You will have to dig into the code to find out what is being done for each model type. The prepare_data function is in C:\Program Files\ArcGIS\Pro\bin\Python\envs\arcgispro-py3\Lib\site-packages\arcgis\learn\_data.py

As an example, for MaskRCNN, this is in the code:

    if dataset_type == 'RCNN_Masks':
....
        if transforms is None:
            ranges = (0, 1)
            if _image_space_used == _map_space:
                train_tfms = [
                    crop(size=chip_size, p=1., row_pct=ranges, col_pct=ranges),
                    dihedral_affine(),
                    brightness(change=(0.4, 0.6)),
                    contrast(scale=(1.0, 1.5)),
                    rand_zoom(scale=(1.0, 1.2))
                ]
            else:
                train_tfms = [
                    crop(size=chip_size, p=1., row_pct=ranges, col_pct=ranges),
                    brightness(change=(0.4, 0.6)),
                    contrast(scale=(1.0, 1.5)),
                    rand_zoom(scale=(1.0, 1.2))
                ]
            val_tfms = [crop(size=chip_size, p=1., row_pct=0.5, col_pct=0.5)]
            tfms = (train_tfms, val_tfms)
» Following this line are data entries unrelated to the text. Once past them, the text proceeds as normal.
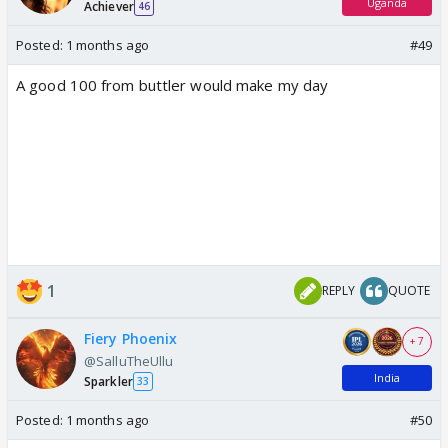
Uganda
Achiever
46
Posted:
1 months ago
#49
A good 100 from buttler would make my day
1
REPLY
QUOTE
Fiery Phoenix
+ 7
@SalluTheUllu
India
Sparkler
33
Posted:
1 months ago
#50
So, it clear from the code that you need a list of training transforms and a list of validation transforms. Then they are combined into a tuple and that is what you put in the prepare_data transforms parameter.

Here is the documentation for the fastai transforms: https://fastai1.fast.ai/vision.transform.html 

Something like this should get you started (the get_transforms function is an easy way, but you can individually create your own transforms also):

from fastai.vision.transform import get_transforms
tfms=get_transforms(do_flip=True, flip_vert=True, max_rotate=None, max_zoom=1, max_lighting=None, max_warp=None, p_affine=None, p_lighting=None, xtra_tfms=None)
tfms=(tfms1,tfms2)
data=arcgis.learn.prepare_data(r'G:\data_training', class_mapping={0: 'tree'}, chip_size=640, val_split_pct=0.1, batch_size=2,transforms=tfms,resize_to=800)

I haven't really played around with transforms much yet, so please let me know how you go.